Extracted material START
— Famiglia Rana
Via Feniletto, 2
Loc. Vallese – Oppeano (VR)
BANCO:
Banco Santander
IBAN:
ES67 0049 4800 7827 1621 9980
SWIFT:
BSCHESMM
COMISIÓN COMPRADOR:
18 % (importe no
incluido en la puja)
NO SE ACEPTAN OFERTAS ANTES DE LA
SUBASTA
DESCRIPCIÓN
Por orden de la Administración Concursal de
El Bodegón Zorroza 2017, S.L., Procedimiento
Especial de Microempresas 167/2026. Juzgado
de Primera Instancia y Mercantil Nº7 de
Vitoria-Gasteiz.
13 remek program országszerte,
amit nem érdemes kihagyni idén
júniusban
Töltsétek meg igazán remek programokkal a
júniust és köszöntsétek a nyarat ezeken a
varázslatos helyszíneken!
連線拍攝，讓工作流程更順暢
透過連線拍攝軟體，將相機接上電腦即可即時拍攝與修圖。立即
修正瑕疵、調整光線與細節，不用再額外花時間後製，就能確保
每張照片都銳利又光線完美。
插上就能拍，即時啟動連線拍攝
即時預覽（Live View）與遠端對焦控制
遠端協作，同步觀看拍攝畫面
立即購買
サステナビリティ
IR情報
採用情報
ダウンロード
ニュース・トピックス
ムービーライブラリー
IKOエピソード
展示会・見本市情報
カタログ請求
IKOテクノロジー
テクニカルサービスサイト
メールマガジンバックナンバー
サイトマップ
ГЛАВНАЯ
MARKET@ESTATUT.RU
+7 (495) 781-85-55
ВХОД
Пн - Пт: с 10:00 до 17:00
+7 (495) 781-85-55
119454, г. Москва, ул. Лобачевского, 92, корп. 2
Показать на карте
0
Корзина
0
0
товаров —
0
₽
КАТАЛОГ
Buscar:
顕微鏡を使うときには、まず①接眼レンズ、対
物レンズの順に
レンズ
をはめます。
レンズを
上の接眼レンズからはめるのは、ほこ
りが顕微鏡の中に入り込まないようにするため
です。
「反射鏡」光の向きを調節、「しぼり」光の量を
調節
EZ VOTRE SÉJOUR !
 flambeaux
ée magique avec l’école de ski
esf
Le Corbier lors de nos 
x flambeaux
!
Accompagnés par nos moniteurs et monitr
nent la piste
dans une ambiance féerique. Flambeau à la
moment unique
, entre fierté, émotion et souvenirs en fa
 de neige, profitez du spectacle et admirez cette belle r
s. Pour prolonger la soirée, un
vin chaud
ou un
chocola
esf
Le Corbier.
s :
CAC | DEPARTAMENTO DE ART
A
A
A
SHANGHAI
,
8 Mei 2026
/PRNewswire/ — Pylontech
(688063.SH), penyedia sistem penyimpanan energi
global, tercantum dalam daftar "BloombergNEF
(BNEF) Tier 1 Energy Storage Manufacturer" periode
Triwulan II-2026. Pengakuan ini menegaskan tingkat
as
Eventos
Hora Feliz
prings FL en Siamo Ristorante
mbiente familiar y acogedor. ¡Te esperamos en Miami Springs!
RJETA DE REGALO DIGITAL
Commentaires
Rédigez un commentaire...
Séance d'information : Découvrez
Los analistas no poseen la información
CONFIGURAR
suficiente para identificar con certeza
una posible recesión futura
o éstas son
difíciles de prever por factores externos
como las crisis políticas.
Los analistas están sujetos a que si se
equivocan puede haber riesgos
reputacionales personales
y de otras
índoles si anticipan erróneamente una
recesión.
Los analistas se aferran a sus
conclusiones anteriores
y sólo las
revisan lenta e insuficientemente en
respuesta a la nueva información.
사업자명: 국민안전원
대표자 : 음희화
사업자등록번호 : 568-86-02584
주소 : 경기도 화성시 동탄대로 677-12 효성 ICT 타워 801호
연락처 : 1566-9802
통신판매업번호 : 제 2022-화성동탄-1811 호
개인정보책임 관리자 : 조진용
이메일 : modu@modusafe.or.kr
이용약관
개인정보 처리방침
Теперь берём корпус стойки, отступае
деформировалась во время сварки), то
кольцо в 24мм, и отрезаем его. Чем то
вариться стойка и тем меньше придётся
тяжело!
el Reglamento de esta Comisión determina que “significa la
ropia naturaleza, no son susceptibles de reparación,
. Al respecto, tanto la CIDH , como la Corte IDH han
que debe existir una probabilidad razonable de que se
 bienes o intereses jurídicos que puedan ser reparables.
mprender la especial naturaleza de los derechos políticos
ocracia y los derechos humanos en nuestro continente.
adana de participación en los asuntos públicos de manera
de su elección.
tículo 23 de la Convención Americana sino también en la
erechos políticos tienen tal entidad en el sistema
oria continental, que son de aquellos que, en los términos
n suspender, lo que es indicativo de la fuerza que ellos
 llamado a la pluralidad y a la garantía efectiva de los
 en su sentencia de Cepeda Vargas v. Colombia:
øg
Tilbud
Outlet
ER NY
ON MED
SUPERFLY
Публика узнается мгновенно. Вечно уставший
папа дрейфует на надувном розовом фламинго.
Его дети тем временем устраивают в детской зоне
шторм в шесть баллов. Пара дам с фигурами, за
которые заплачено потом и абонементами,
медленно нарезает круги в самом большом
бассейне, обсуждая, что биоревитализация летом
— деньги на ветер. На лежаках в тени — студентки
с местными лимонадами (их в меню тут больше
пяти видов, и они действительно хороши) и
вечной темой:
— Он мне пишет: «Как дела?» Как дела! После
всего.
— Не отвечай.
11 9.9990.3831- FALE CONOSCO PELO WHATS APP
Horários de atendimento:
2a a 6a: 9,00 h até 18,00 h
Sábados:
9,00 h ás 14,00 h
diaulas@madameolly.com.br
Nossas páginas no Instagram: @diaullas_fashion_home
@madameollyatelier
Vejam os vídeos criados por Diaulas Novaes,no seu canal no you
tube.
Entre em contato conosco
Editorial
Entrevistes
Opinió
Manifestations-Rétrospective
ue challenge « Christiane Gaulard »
Extracted material END
**Work instruction**
The reply should be nothing but the number of lines in the listing above that include "derechos".

**Expected output**
2